James Fitzjames is the subject of my forthcoming book, with a publication date targeted at July 2010. With the date on which the text will be frozen fast approaching (my publisher would point out that actually we have pased that date already...), I continue to find out more and more links with Fitzjames in all sorts of unlikely places. Here's one of them.
It is well known that Fitzjames fought in the First Anglo-Chinese War, or First Opium War as it is better known. This was a shameful episode in British history when the machinery of the state was manipulated by unscrupulous drug smugglers into forcing the Chinese government to allow the British to trade Opium with their subjects. Setting aside the morality of the War it was a brilliant demonstration of British military and naval superiority. As well as Fitzjames, a number of people who would become well-known in the Franklin story took part in it including Sir Edward Belcher, Henry Collinson and Richard Kellett.

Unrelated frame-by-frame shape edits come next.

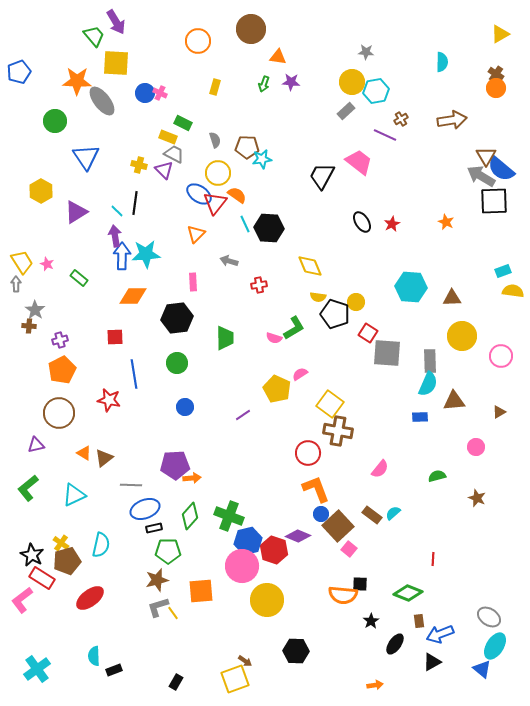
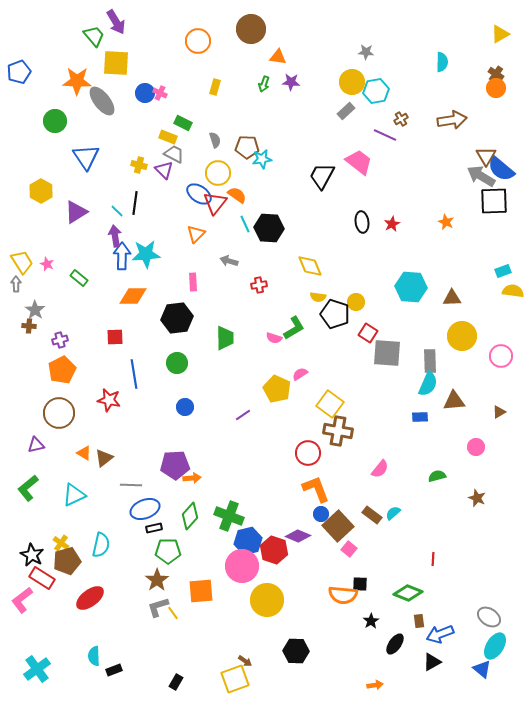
black ellipse at (362, 222): rotated 25 degrees clockwise
brown star at (157, 580): rotated 20 degrees counterclockwise
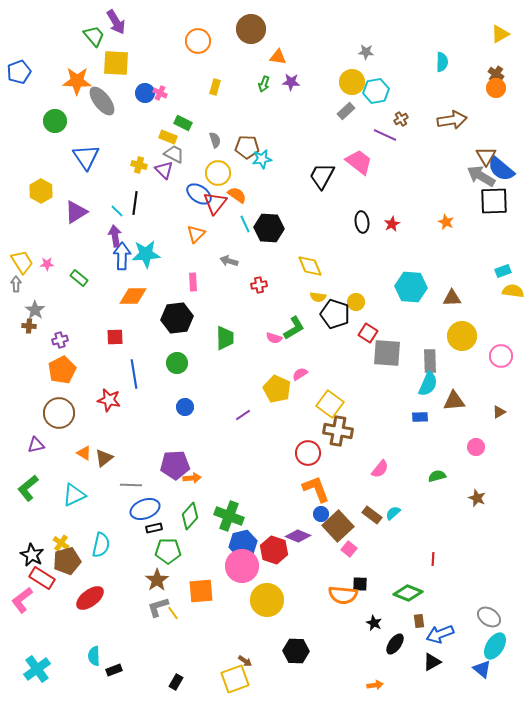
pink star at (47, 264): rotated 24 degrees counterclockwise
blue hexagon at (248, 541): moved 5 px left, 3 px down
black star at (371, 621): moved 3 px right, 2 px down; rotated 14 degrees counterclockwise
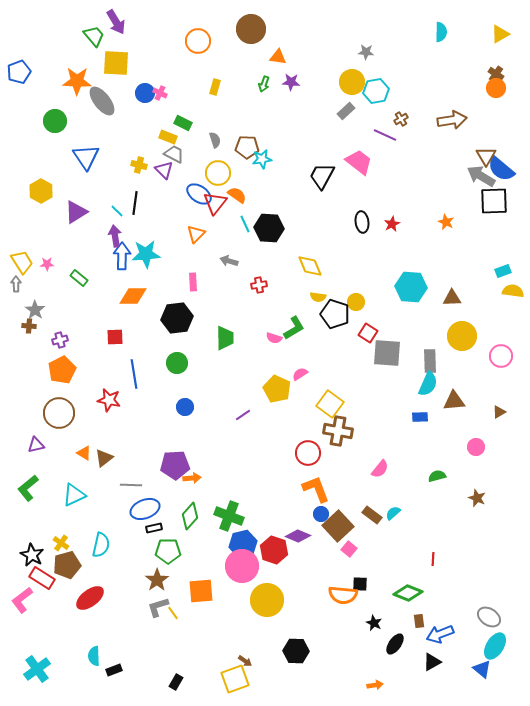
cyan semicircle at (442, 62): moved 1 px left, 30 px up
brown pentagon at (67, 561): moved 4 px down
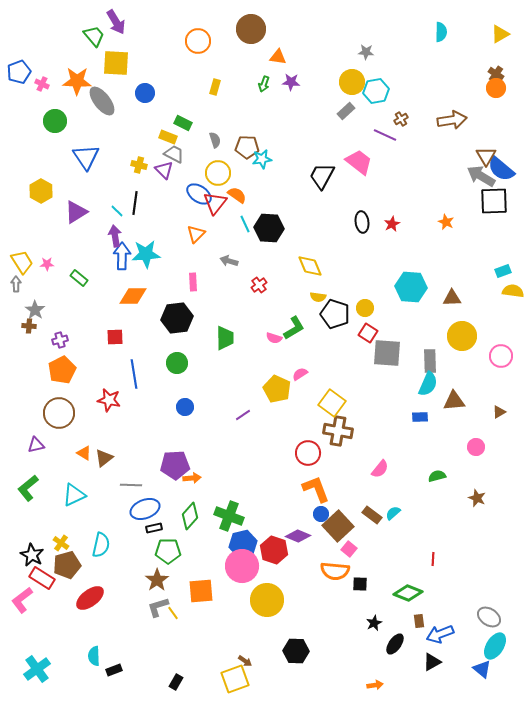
pink cross at (160, 93): moved 118 px left, 9 px up
red cross at (259, 285): rotated 28 degrees counterclockwise
yellow circle at (356, 302): moved 9 px right, 6 px down
yellow square at (330, 404): moved 2 px right, 1 px up
orange semicircle at (343, 595): moved 8 px left, 24 px up
black star at (374, 623): rotated 21 degrees clockwise
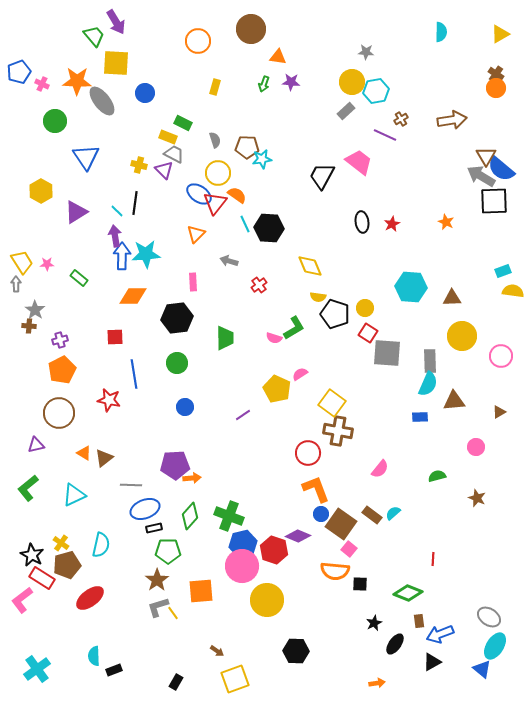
brown square at (338, 526): moved 3 px right, 2 px up; rotated 12 degrees counterclockwise
brown arrow at (245, 661): moved 28 px left, 10 px up
orange arrow at (375, 685): moved 2 px right, 2 px up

It is fascinating to trace some of the different threads of the story over time. Fitzjames was a great humourist and a talented writer. During the War he served on HMS Cornwallis and he wrote a huge 10,000 word poem, 'The Cruise of the Cornwallis', which described the war in verse. I guess it was written in stages and recited over dinner for the amusement of his brother officers. After the War it was published anonymously in the Nautical Magazine where it can be found still to the general bemusement of its occasional reader. It was too long to include in my book, more's the pity, so when I've worked out how to do so I'll put it on the web with a link from this blog. Fitzjames was a fine poet but I don't think he would have claimed this as his best literary work. The subject matter can be extremely bloodthirsty but has flashes of quirky humour. Like this couplet, for example:
'We get plenty of rice, fowls, egg and chow-chow;
But no milk to our tea, though so near to My-cow'.
An asterisk at the bottom of the page explains that 'My-cow' means 'Macao'. Traditional Chinese cuisine does not include dairy products, so there we have it: 'No milk in Macao (= my cow)".
He published the poem anonymously and chose 'Tom Bowline' as his pseudonym. At that time 'Tom Bowline' was a generic name for a sailor like 'Jack Tar' is and like 'Tommy Atkins' would become for British soldiers. The name was popularised by a famous song "Poor Tom Bowline" by Charles Dibdin. Dibdin wrote it for his elder brother Tom who had been killed when he was struck by lightning at sea. This was not such an unusual occurrence then, as the traces of lightning conductor rod from the Erebus and the Terror found at Crozier's Landing will testify. But what extra-ordinary links with the past and the future Fitzjames' use of this name brings!
Dibdin was an eighteenth and early nineteenth century composer and actor who had written the music for Garrick's play 'The Padlock' which opened as far back as 1768. Dibdin had also acted in this play under the direction of Garrick. So Fitzjames' use of this pseudonym takes us back to the eighteenth century London of Garrick and Samuel Johnson. The mournful song remained popular throughout the nineteenth century, although at some point it changed its name from 'Tom Bowline' to 'Tom Bowling'.
Then in 1905 Sir Henry Wood put together his "Fantasia on British Sea Songs" to celebrate the centenary of the Battle of Trafalgar. He performed this every year at the last of his Promenade Concerts in London. Since then the 'Proms' have become world-famous as one of the greatest music festivals of the world and the "Fantasia on British Sea Songs" has been performed every year until 2008 when, sadly, the BBC dropped them. And Sir Henry was not the only twentieth century composer to use this song: it was a favourite of Benjamin Britten and Peter Pears and an arrangement by Britten has also been published.
The tradition at the Proms was for the song to be played slowly with much weeping and mourning from the Proms audience. What a bizarre link this is to James Fitzjames! For those who are not familiar with this strange British tradition, here are two links. The first is to a simple recital of the song as originally composed and sung by Robert Tear:
For those who prefer the more irreverent touch, here is a characteristic performance from the ninety-ninth season of the Proms in 1993 sung by John Tomlinson with the BBC Symphony Orchestra under Barry Wordsworth:
Reminds me; must find an occasion to wear my white tux soon.